Neither Wheeler nor Lugo have had terrific springs as each carries a 5.11 and 5.56 Grapefruit League ERA, respectively. However, Carig notes that Wheeler has impressed simply by appearing healthy and brandishing a fastball that once again sits in the mid- to high-90’s. Lugo, meanwhile, proved crucial to the Mets last year, posting a 2.67 ERA across eight starts and nine relief appearances.
Nick Groke of the Denver Post reports that the Rockies agreed to a $200 million, 30-year lease with the Metropolitan Baseball Stadium District, which is the state division that owns Coors Field.

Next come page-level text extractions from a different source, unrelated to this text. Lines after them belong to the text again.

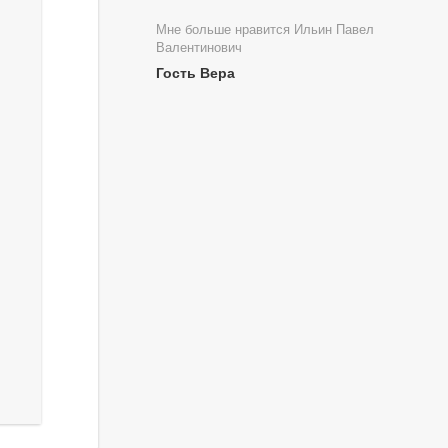
Мне больше нравится Ильин Павел
Валентинович
Гость Вера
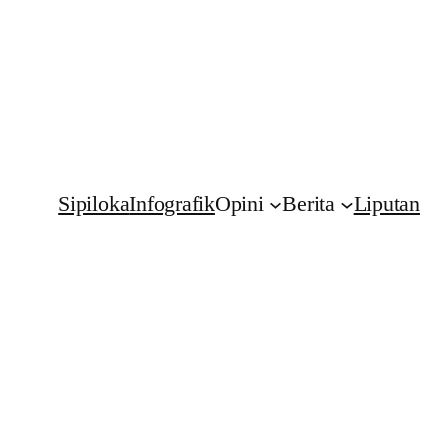
Sipiloka
Infografik
Opini
Berita
Liputan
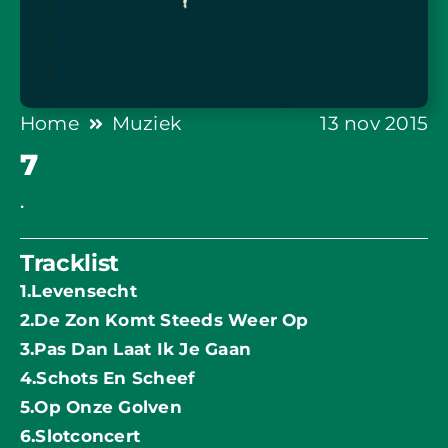
Home
Muziek
13 nov 2015
7
.
Tracklist
1.Levensecht
2.De Zon Komt Steeds Weer Op
3.Pas Dan Laat Ik Je Gaan
4.Schots En Scheef
5.Op Onze Golven
6.Slotconcert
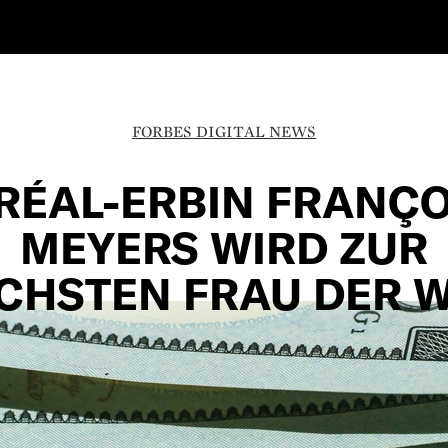
FORBES DIGITAL NEWS
ORÉAL-ERBIN FRANÇO
MEYERS WIRD ZUR
CHSTEN FRAU DER 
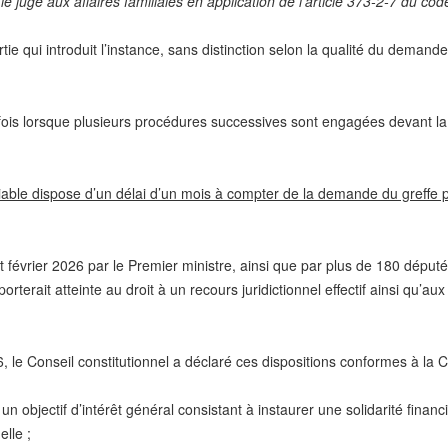
 juge aux affaires familiales en application de l’article 373-2-7 du code 
tie qui introduit l’instance, sans distinction selon la qualité du demande
e fois lorsque plusieurs procédures successives sont engagées devant l
ticiable dispose d’un délai d’un mois à compter de la demande du greffe 
t février 2026 par le Premier ministre, ainsi que par plus de 180 députés
porterait atteinte au droit à un recours juridictionnel effectif ainsi qu’au
, le Conseil constitutionnel a déclaré ces dispositions conformes à la C
n objectif d’intérêt général consistant à instaurer une solidarité financi
elle ;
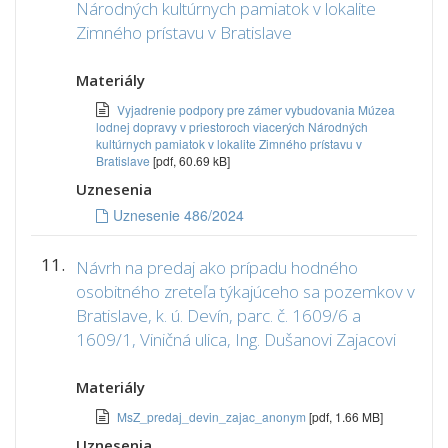
Národných kultúrnych pamiatok v lokalite
Zimného prístavu v Bratislave
Materiály
Vyjadrenie podpory pre zámer vybudovania Múzea
lodnej dopravy v priestoroch viacerých Národných
kultúrnych pamiatok v lokalite Zimného prístavu v
Bratislave
[pdf, 60.69 kB]
Uznesenia
Uznesenie 486/2024
11.
Návrh na predaj ako prípadu hodného
osobitného zreteľa týkajúceho sa pozemkov v
Bratislave, k. ú. Devín, parc. č. 1609/6 a
1609/1, Viničná ulica, Ing. Dušanovi Zajacovi
Materiály
MsZ_predaj_devin_zajac_anonym
[pdf, 1.66 MB]
Uznesenia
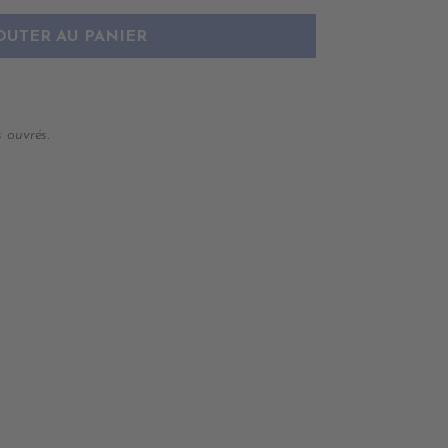
OUTER AU PANIER
 ouvrés.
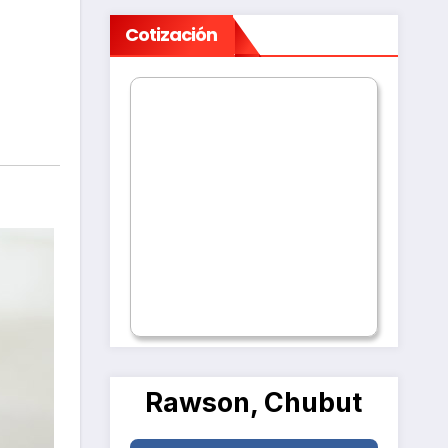
Cotización
Rawson, Chubut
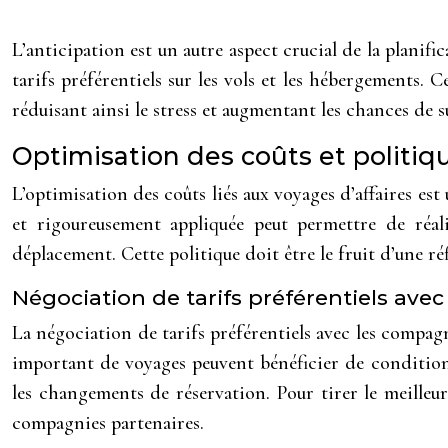
L’anticipation est un autre aspect crucial de la planifi
tarifs préférentiels sur les vols et les hébergements.
réduisant ainsi le stress et augmentant les chances de 
Optimisation des coûts et politiq
L’optimisation des coûts liés aux voyages d’affaires es
et rigoureusement appliquée peut permettre de réali
déplacement. Cette politique doit être le fruit d’une ré
Négociation de tarifs préférentiels ave
La négociation de tarifs préférentiels avec les compagn
important de voyages peuvent bénéficier de conditions
les changements de réservation. Pour tirer le meilleur
compagnies partenaires.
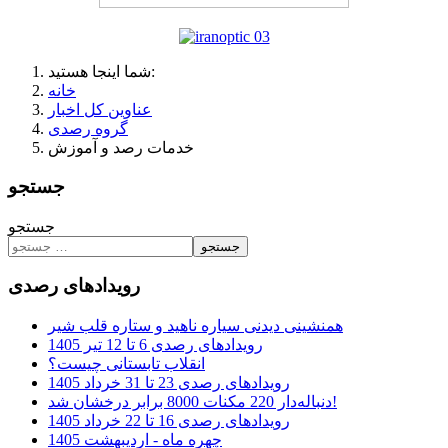
شما اینجا هستید:
خانه
عناوین کل اخبار
گروه رصدی
خدمات رصد و آموزش
جستجو
جستجو
جستجو
رویدادهای رصدی
همنشینی دیدنی سیاره ناهید و ستاره قلب شیر
رویدادهای رصدی 6 تا 12 تیر 1405
انقلاب تابستانی چیست؟
رویدادهای رصدی 23 تا 31 خرداد 1405
دنباله‌دار 220 مکنات 8000 برابر درخشان شد!
رویدادهای رصدی 16 تا 22 خرداد 1405
چهره ماه - اردیبهشت 1405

As part of the deal, the Rockies will lease and develop a plot of land south of the stadium, which will cost the team $125 million for 99 years.
As Groke points out, had the Rockies not reached a deal by Thursday, March 30, the lease would have rolled over for five more years.
Rockies owner Dick Monfort issued a statement, saying, “We are proud that Coors Field will continue to be a vital part of a vibrant city, drawing fans from near and far and making our Colorado residents proud.”
The Rockies moved into Coors Field in 1995. It is the National League’s third oldest stadium. In that span of time, the Rockies have made the playoffs three times, the last coming in 2009 when they lost in the NLDS to the Phillies. The Rockies were swept in the 2007 World Series by the Red Sox.